Juntos abandonaron el gimnasio, sus pasos resonando al unísono sobre el pavimento.
"Me enteré de que Andrea ha estado en cama estos días", comentó Arlet, estudiando su reacción.
"Apenas has logrado un pequeño avance y ya estás mostrando tus cartas. Así solo conseguirás tu propia destrucción."
"La familia Del Valle no eligió a una matriarca ingenua. Si el enemigo finge debilidad para atraparte, y respondes con desprecio, serás tú quien termine cayendo. ¿Me explico?"
Guillermo suprimió de inmediato toda emoción, respondiendo con serenidad: "Maestra, lo comprendo."
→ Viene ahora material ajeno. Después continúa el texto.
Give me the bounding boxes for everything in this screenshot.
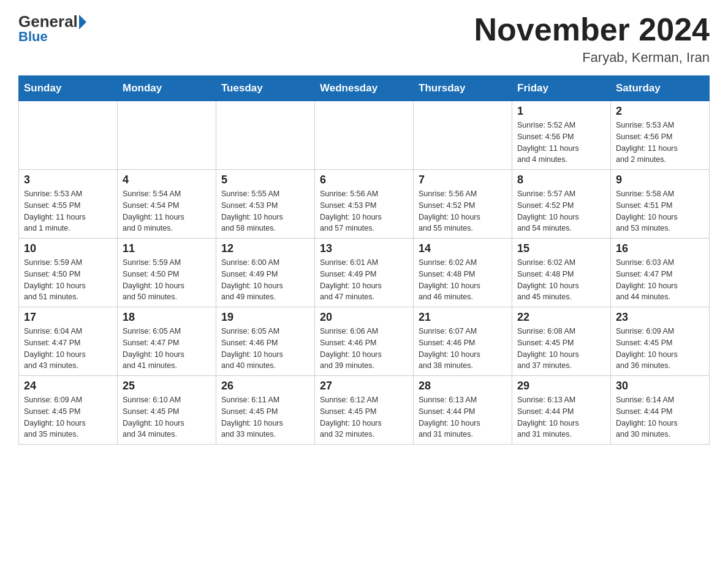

Durante las últimas semanas, los elogios del entrenador y su mentora, sumados a los problemas de Andrea y Leticia, lo habían llevado a subestimar a las mujeres Del Valle, considerándolas menos formidables de lo que realmente eran.
Las palabras de Arlet ese día le abrieron los ojos ante su exceso de confianza.
Al notar su semblante apesadumbrado, Arlet le pellizcó suavemente la mejilla. "Todavía eres joven, no hay prisa."
Después de acompañarlo hasta la entrada de la residencia Del Valle, Arlet se asomó una última vez. "¡Fidel, querido, feliz Año Nuevo!"
Guillermo respondió con una sonrisa radiante. "¡Arli, feliz Año Nuevo!"